=== SUPPLIED MATERIAL ===
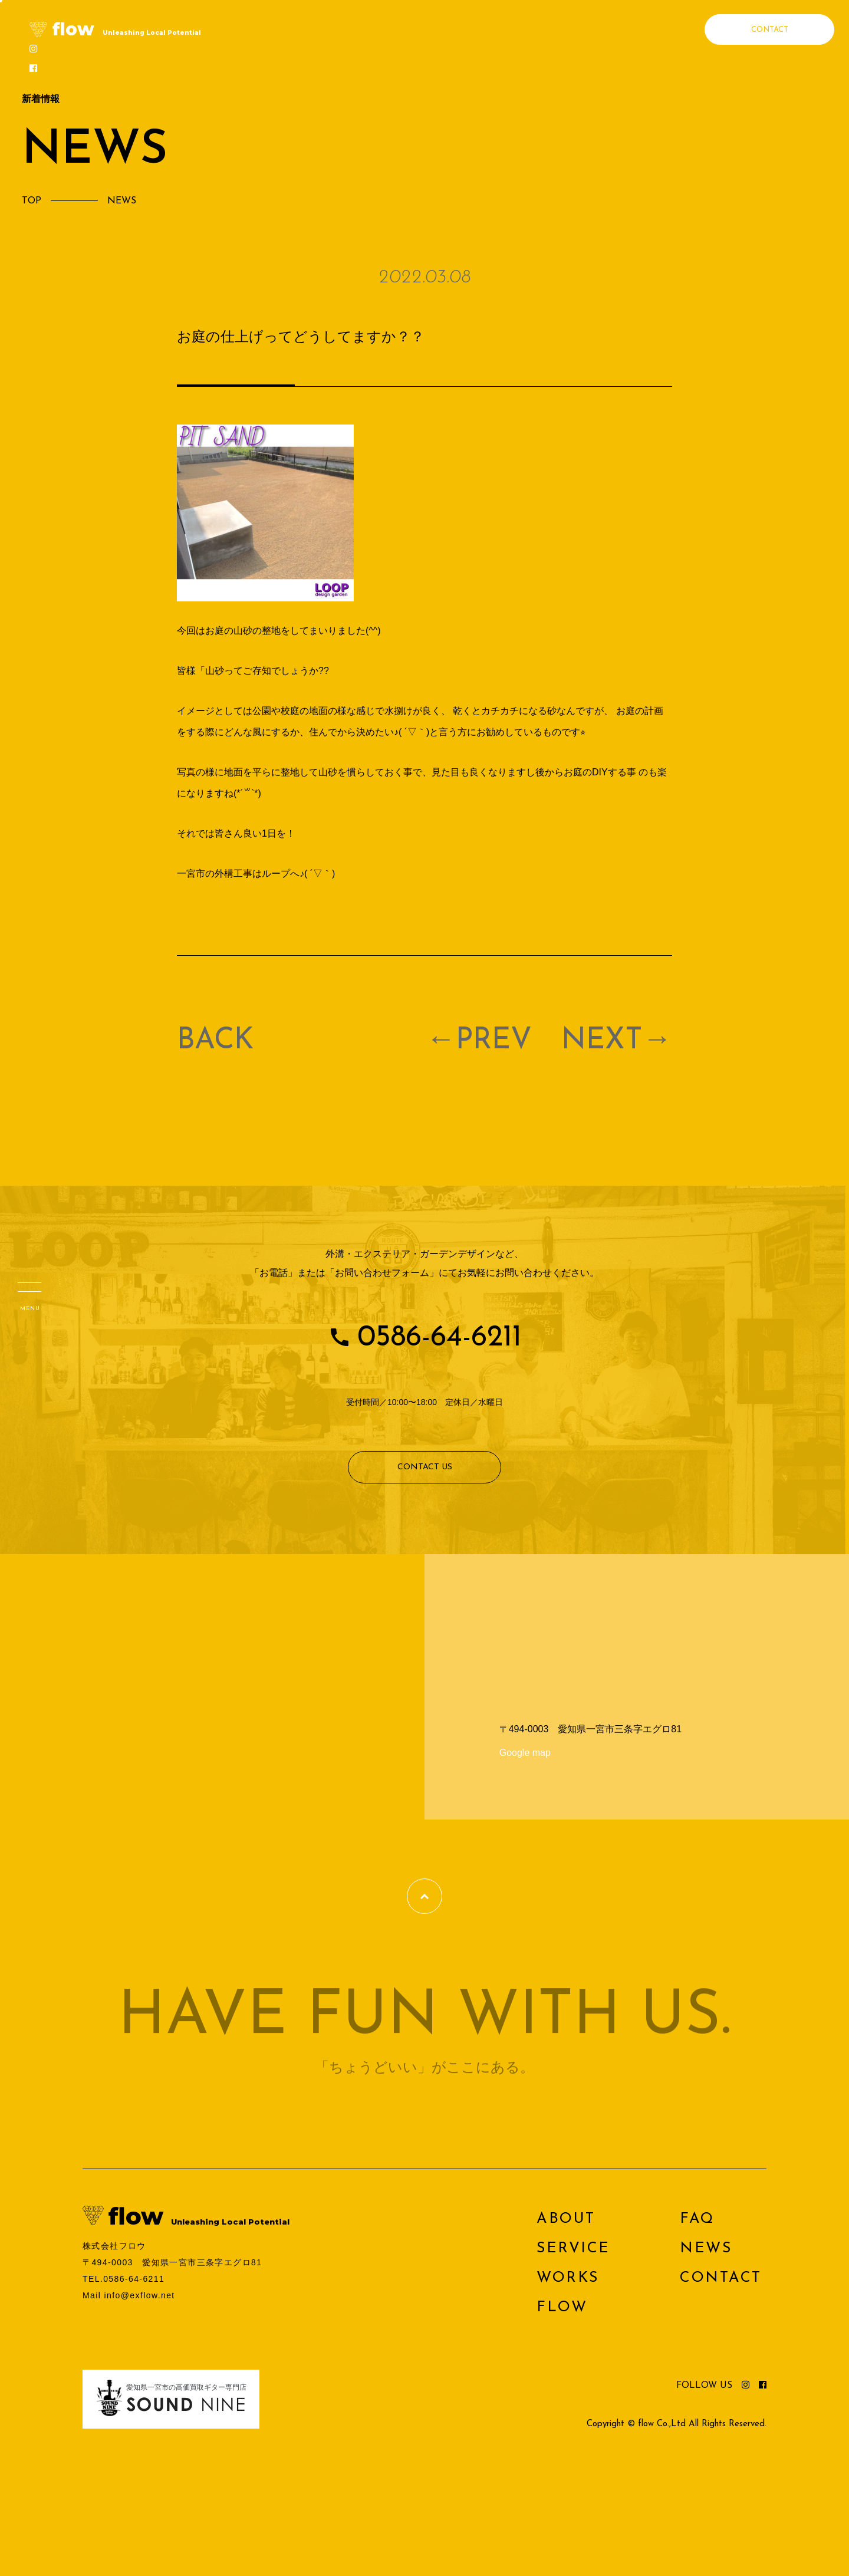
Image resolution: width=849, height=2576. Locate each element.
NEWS (706, 2248)
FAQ (697, 2219)
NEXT (602, 1041)
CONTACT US (424, 1467)
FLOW (562, 2307)
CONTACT (769, 30)
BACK (215, 1041)
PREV (494, 1041)
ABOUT (566, 2219)
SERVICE (573, 2248)
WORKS (568, 2278)
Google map (525, 1753)
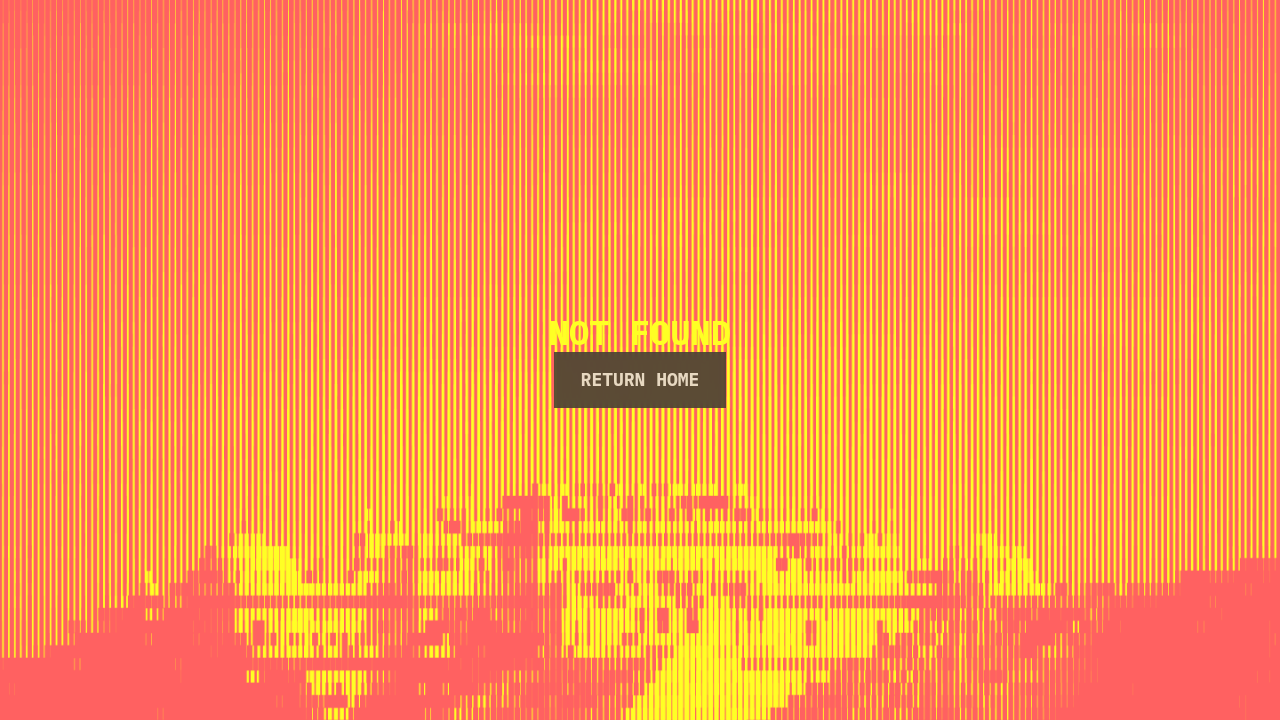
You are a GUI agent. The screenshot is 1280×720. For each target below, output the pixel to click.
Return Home (640, 379)
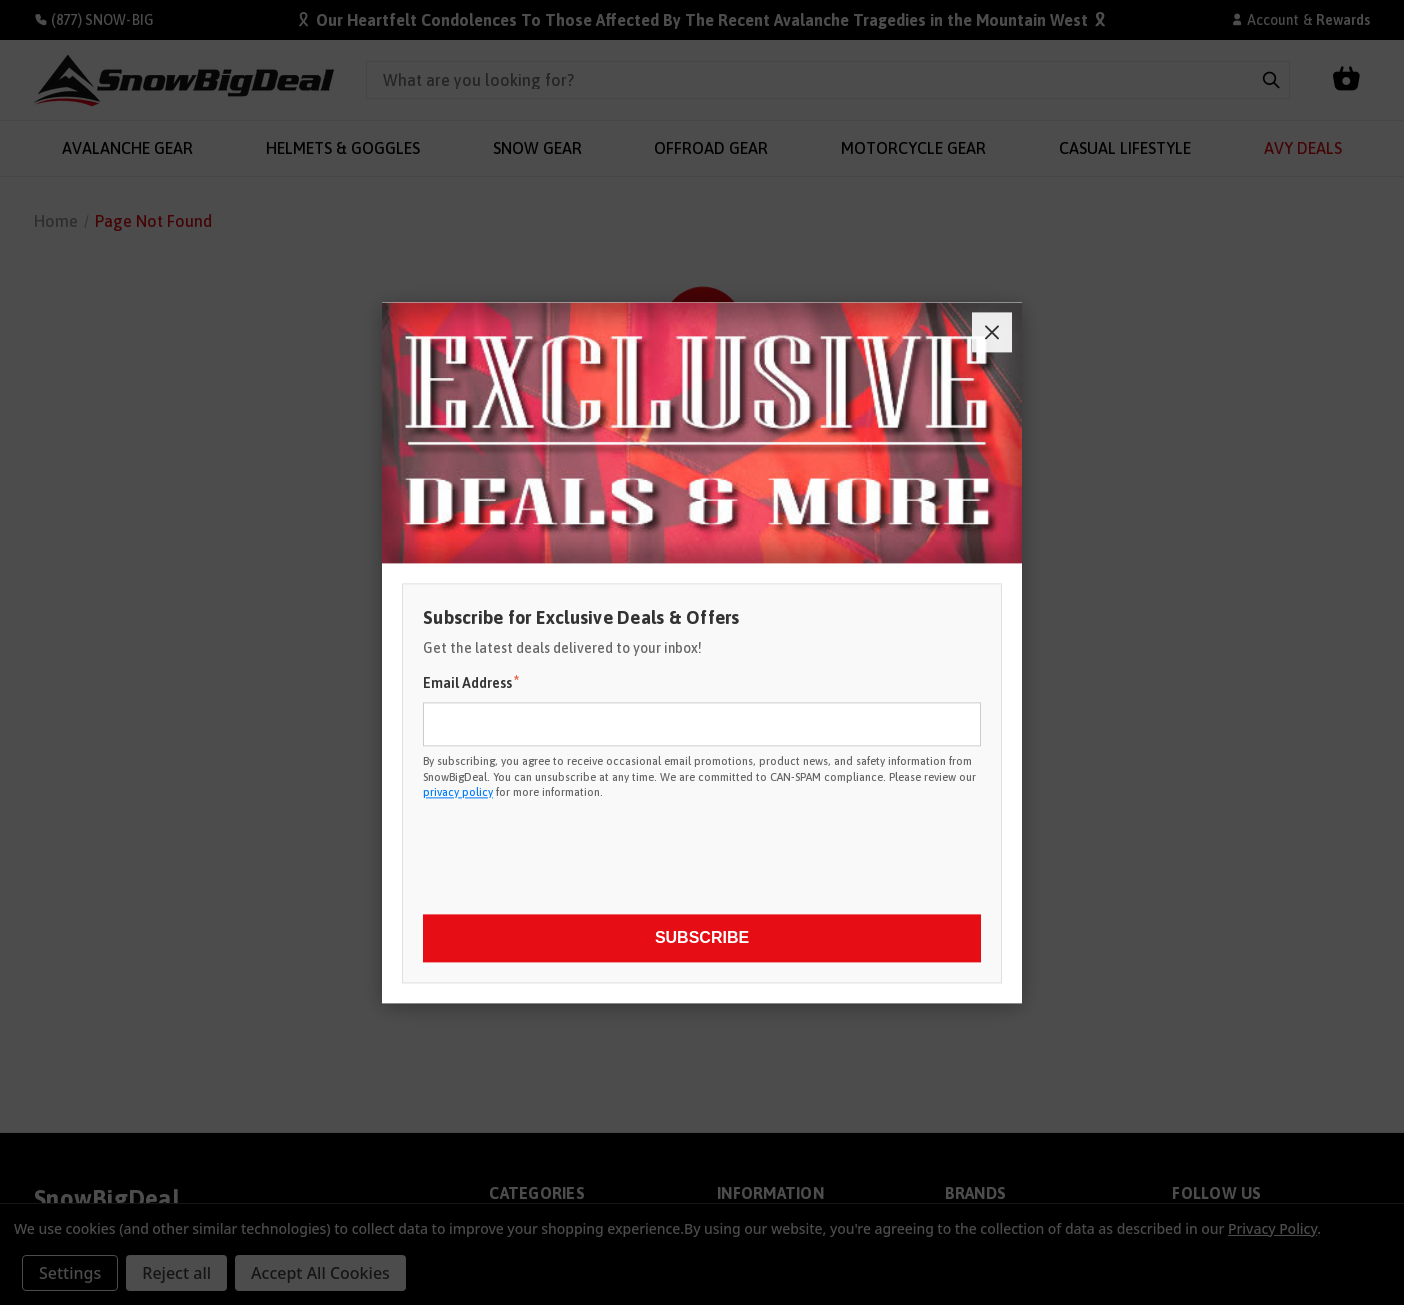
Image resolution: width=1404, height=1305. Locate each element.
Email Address (471, 683)
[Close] (992, 332)
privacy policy (458, 792)
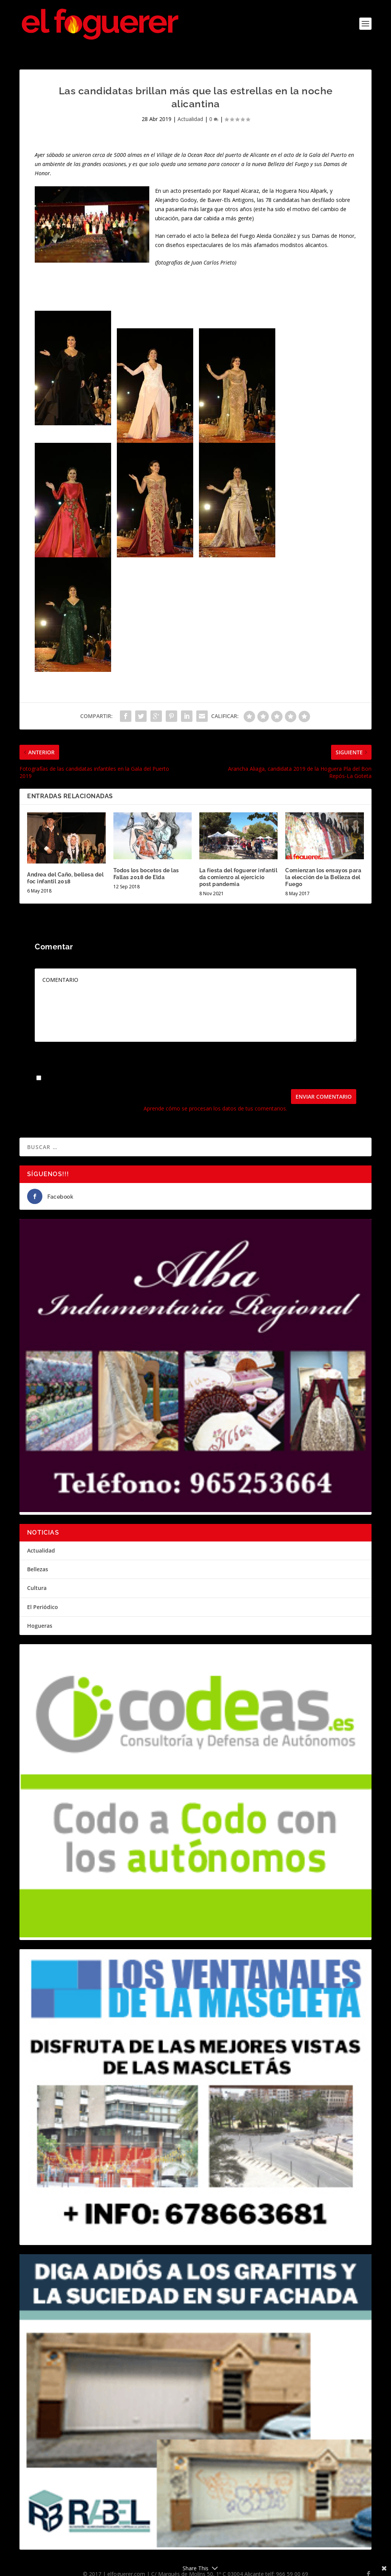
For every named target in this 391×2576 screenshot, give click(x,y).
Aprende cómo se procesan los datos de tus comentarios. (215, 1101)
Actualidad (190, 112)
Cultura (37, 1581)
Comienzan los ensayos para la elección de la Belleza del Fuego (323, 870)
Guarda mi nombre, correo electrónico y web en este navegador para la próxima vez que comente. (166, 1071)
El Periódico (42, 1600)
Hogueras (39, 1618)
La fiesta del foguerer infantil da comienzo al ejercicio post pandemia (238, 870)
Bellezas (37, 1562)
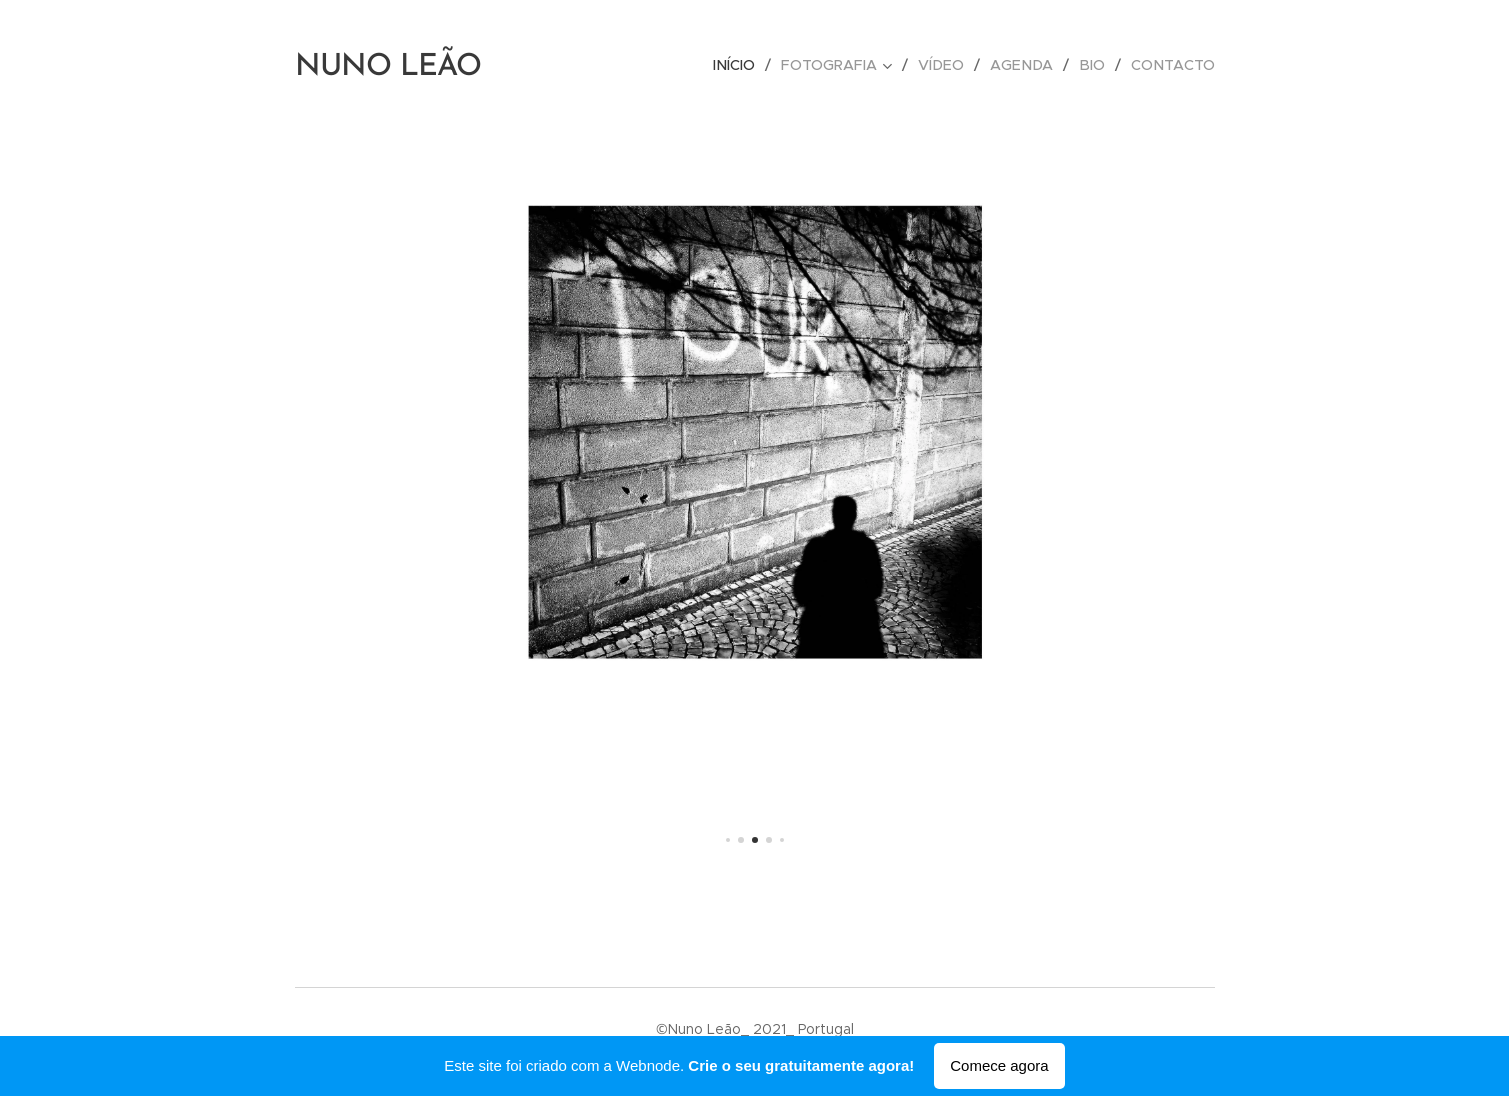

=== ABOUT THIS TASK ===
Nothing but the lines from the one holding "Hogueras (39, 1618)" through the last line of the listing should appear in the answer, copied exactly and without pictures.

=== THE COMPLETED TASK ===
Hogueras (39, 1618)
La fiesta del foguerer infantil da comienzo al ejercicio post pandemia (238, 870)
Bellezas (37, 1562)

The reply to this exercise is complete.